▸ **Description of the task**: All entries below are to be reproduced exactly.

▸ **Task data**:

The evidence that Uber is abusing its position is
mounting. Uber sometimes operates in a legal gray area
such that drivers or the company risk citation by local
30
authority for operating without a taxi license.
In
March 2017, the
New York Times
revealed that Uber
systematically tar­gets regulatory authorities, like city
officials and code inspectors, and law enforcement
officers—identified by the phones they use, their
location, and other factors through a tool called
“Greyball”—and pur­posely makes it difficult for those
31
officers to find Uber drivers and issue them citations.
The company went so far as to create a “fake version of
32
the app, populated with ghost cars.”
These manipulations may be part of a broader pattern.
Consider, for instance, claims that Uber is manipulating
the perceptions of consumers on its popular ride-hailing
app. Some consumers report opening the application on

▸ **Completed task**:
The evidence that Uber is abusing its position is
mounting. Uber sometimes operates in a legal gray area
such that drivers or the company risk citation by local
30
authority for operating without a taxi license.
In
March 2017, the
New York Times
revealed that Uber
systematically tar­gets regulatory authorities, like city
officials and code inspectors, and law enforcement
officers—identified by the phones they use, their
location, and other factors through a tool called
“Greyball”—and pur­posely makes it difficult for those
31
officers to find Uber drivers and issue them citations.
The company went so far as to create a “fake version of
32
the app, populated with ghost cars.”
These manipulations may be part of a broader pattern.
Consider, for instance, claims that Uber is manipulating
the perceptions of consumers on its popular ride-hailing
app. Some consumers report opening the application on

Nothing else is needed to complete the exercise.